One of the precursors were metal ingots. On Crete were found copper ingots from 17th century BC, in the shape of oxskins, with writings about their purity and full weight. [6] Historians generally ascribe the first use of coined money to Croesus, king of Lydia, a state in Anatolia. The earliest coins were made of electrum, a natural mixture of gold and silver, and were crude, bean-shaped ingots bearing a primitive punch mark certifying to either weight or fineness or both.[5] Some theorize, that the first stamped coins were issued by priests, and that the first mints were in temples.[7]

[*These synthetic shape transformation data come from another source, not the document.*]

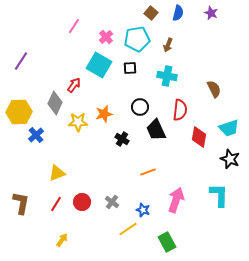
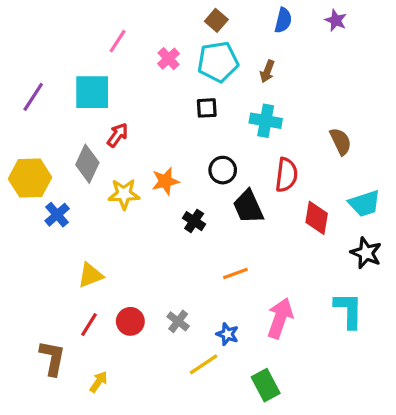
brown square: (151, 13) -> (216, 20), moved
cyan square: (99, 65) -> (92, 92), moved, turned -30
brown L-shape: (21, 203) -> (52, 358), moved

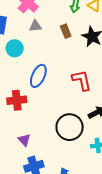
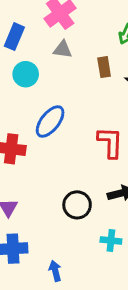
black circle: (70, 127) -> (77, 205), size x0.7

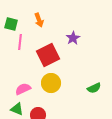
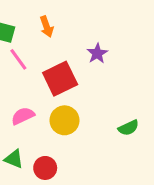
pink line: (20, 42) -> (18, 59), turned -42
pink semicircle: (23, 89) -> (23, 116), moved

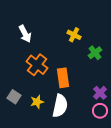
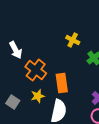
white arrow: (25, 34) -> (16, 50), moved
yellow star: (37, 102) -> (38, 96), moved

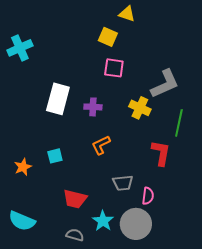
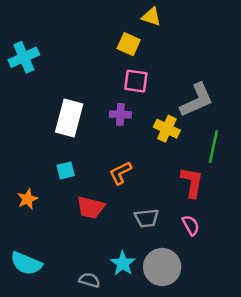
purple cross: (93, 107) -> (120, 114), moved
cyan square: (55, 156) -> (66, 170), moved
pink semicircle: (148, 196) -> (191, 225), moved, turned -36
red trapezoid: (75, 199) -> (91, 207), moved

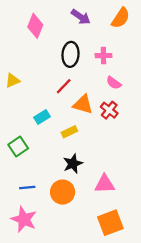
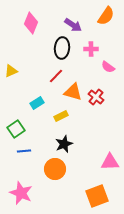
purple arrow: (81, 17) -> (73, 25), moved
pink semicircle: (114, 83) -> (108, 67), moved
pink triangle: (105, 184) -> (110, 162), moved
blue line: (27, 187) -> (24, 151), moved

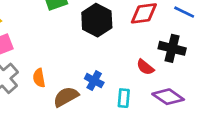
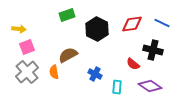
brown semicircle: (66, 97) -> (68, 55), moved

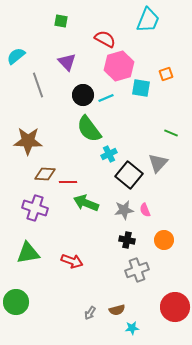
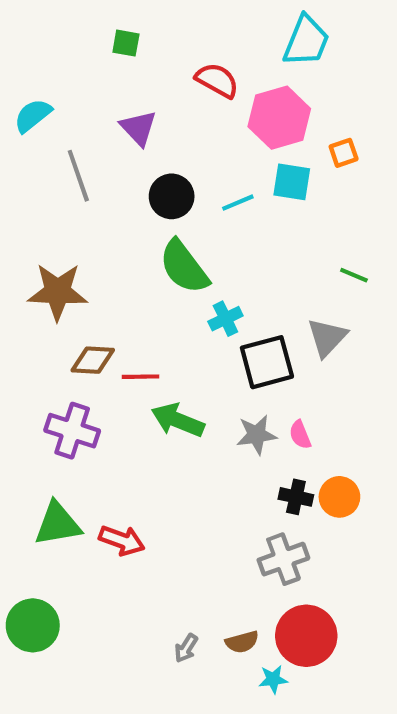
pink hexagon: (119, 66) -> (279, 118), moved
cyan line: (106, 98) -> (238, 203), moved
black square: (129, 175) -> (267, 362), turned 36
black cross: (127, 240) -> (296, 497), moved
red arrow: (72, 261) -> (122, 540), moved
red circle: (175, 307) -> (306, 636), moved

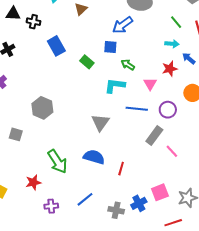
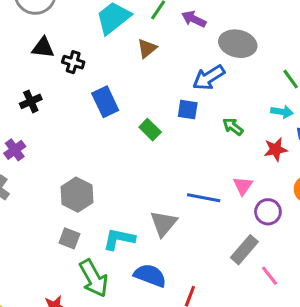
green arrow: (128, 65) -> (233, 127), moved
pink triangle: (150, 84) -> (243, 186), moved
cyan L-shape: (115, 86) -> (119, 239), moved
blue line: (137, 109) -> (204, 198), moved
gray square: (16, 134) -> (69, 238), moved

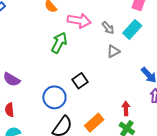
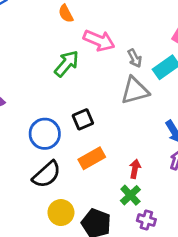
gray triangle: (113, 51) -> (135, 91), size x1.6
orange rectangle: (94, 123) -> (92, 158), moved

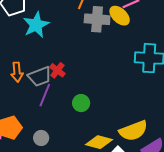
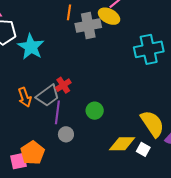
red cross: (57, 70) -> (63, 85), turned 35
yellow semicircle: (133, 131) -> (152, 124), turned -88
gray circle: (41, 138) -> (66, 134), moved

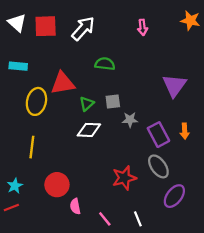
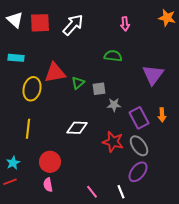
green semicircle: (105, 64) -> (113, 56), moved
green triangle: (87, 104) -> (78, 83), moved
white diamond: (89, 130) -> (77, 128), moved
red star: (124, 178) -> (113, 142), moved, turned 30
purple ellipse: (174, 196) -> (138, 172), moved
pink semicircle: (75, 206) -> (48, 185), moved

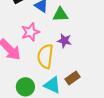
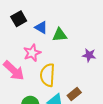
purple star: (64, 41) -> (89, 55), moved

Coins made payment by "tale", or count possible, rather than weight, greatly facilitating commerce. But this in turn encouraged "clipping" (shaving off tiny slivers from the sides or edges of coins) and "sweating" (shaking a bunch of coins together in a leather bag and collecting the dust that was so knocked off). The result is described by Gresham's Law ("bad money drives out good" when there is a fixed rate of exchange between them): good, heavy coins were held for their metallic value, while light coins were passed on to others. In time the coins became lighter and lighter and prices higher and higher. To correct this problem, the coins were weighed for large transactions, and there was pressure for recoinage. The problem was largely ended by the "milling" of coins (serrations around the circumference of a coin), which began in the late 17th century. A more serious problem was, that the sovereigns often attempted to benefit from the monopoly of coinage.[5]


  1. Ludwig von Mises. "11. The Money-Substitutes", Human Action, online version, Chapter XVII. Indirect Exchange, referenced 2009-06-29.
  2. Richard Gaettens. Geschichte der Inflationen Von Altertum bis zum Gegenwart (German: History of Inflations from Old Ages to the Present), Die Velloninflation in Kastilien (The Vellon inflation in Castile) p. 52-73. ISBN: ISBN 3-87045-211-0. Referenced 2010-01-30.
  3. Jörg Guido Hülsmann. "The Ethics of Money Production", online version, Chapter 8. Legalized Falsifications p.110-111, referenced 2009-06-07.
  4. 5.0 5.1 5.2 Encyclopedia Britannica. "Money", referenced 2010-08-06.
  5. Richard Gaettens. Geschichte der Inflationen Von Altertum bis zum Gegenwart (German: History of Inflations from Old Ages to the Present), Einleitung (Introduction) p. 15-21. ISBN: ISBN 3-87045-211-0. Referenced 2010-01-16.
  6. Gardner, Percy. "The types of Greek coins; an archaeological essay (1883)", Chapter 1. Publisher: Cambridge [Eng.] University Press, 1883. Digitized book at the Internet Archive. Referenced 2010-08-06.